I first developed FCS Manager for my research position at McGill University in 2018 to convert FCS files into PANDAS DataFrames for easier exploratory analysis than was available using FlowJo at the time.
I used FCS Manager as a proof-of-concept to test automation capabilities for a high-throughput antibody screening data pipeline. Since then, I've used this FCS Manager to produce analyses included in at least one high-level grant application.
Only tested and safe for use with FCS3.0 and FCS3.1 files. If you intend to use FCS Manager in your research, I strongly urge you to cross-check your analyses with FlowJo or similar flow package before integrating this code into your project.
Tested on FCS data from BD FACSAria, BD FACSCalibur, and guava easyCyte machines.
Install requirements using terminal/command line:
pip install -r requirements.txt
For usage, fcs
is the path to an FCS file e.g. './data/experiment.fcs'
and sample_number
is the number of samples represented in that FCS file, usually 0
for single-experiment files, though some machines record multiple experiment data in a wrapper FCS file, with a subfolder containing individual FCS files - in which case sample_number
would be 30
if 30 experiments (individual FCS files) contained in the wrapper FCS file.

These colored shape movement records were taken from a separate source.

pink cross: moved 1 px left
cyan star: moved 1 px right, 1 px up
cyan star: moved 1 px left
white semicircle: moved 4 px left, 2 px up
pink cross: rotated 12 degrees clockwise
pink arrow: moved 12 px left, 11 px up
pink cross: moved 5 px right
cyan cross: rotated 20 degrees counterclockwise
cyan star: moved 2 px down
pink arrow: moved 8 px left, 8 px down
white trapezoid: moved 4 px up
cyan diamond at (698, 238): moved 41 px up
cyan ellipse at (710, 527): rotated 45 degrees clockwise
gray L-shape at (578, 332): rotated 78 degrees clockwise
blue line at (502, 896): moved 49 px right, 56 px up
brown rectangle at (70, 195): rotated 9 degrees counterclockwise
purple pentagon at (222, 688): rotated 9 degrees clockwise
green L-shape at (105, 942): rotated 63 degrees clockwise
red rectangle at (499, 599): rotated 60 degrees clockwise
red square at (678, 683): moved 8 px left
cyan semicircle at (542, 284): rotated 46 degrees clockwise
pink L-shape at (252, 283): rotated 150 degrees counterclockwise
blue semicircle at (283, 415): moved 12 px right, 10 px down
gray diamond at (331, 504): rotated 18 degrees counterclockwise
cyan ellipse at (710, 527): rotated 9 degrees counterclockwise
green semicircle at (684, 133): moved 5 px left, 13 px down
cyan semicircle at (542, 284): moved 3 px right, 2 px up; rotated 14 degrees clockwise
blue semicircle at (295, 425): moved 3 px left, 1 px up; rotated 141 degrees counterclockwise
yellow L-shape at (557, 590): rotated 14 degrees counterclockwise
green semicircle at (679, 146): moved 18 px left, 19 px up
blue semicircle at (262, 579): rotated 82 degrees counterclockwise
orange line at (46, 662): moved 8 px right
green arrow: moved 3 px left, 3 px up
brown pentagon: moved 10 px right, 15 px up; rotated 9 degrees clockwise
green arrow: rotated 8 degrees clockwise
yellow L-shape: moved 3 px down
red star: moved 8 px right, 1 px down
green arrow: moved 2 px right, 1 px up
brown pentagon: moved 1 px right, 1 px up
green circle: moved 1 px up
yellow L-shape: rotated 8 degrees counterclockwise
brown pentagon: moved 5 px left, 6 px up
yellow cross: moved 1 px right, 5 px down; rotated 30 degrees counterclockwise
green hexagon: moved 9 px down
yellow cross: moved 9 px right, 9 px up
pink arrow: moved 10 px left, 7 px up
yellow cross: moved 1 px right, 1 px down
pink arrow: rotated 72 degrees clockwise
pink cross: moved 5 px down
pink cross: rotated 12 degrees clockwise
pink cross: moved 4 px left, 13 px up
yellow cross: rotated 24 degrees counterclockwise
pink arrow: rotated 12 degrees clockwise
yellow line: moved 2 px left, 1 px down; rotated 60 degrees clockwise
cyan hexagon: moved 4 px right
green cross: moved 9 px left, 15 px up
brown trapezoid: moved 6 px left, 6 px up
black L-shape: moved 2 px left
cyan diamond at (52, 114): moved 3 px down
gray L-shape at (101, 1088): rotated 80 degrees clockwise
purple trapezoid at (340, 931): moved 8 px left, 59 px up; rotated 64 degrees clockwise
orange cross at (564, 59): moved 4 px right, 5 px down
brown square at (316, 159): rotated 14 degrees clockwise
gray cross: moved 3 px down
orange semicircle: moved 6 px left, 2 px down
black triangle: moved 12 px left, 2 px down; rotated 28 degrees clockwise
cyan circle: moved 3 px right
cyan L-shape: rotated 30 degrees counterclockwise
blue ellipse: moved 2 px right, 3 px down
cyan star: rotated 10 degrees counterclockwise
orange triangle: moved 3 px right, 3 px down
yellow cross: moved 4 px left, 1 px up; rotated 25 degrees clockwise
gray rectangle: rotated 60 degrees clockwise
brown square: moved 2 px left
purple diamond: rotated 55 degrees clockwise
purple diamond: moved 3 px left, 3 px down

Activate Python by typing Python
into a terminal/command line and then
import fcs_manager
fcs_manager.convertDF(fcs, sample_number)
If you find this work useful in your own research, please cite as follows:
@misc{Zenkov-FCS-Manager,
author = {Zenkov, Ilia},
title = {fcs-manager},
year = {2020},
publisher = {GitHub},
journal = {GitHub repository},
howpublished = {\url{https://github.com/IliaZenkov/fcs-manager}},
}
Feel free to copy, modify, use, and distribute as you see fit.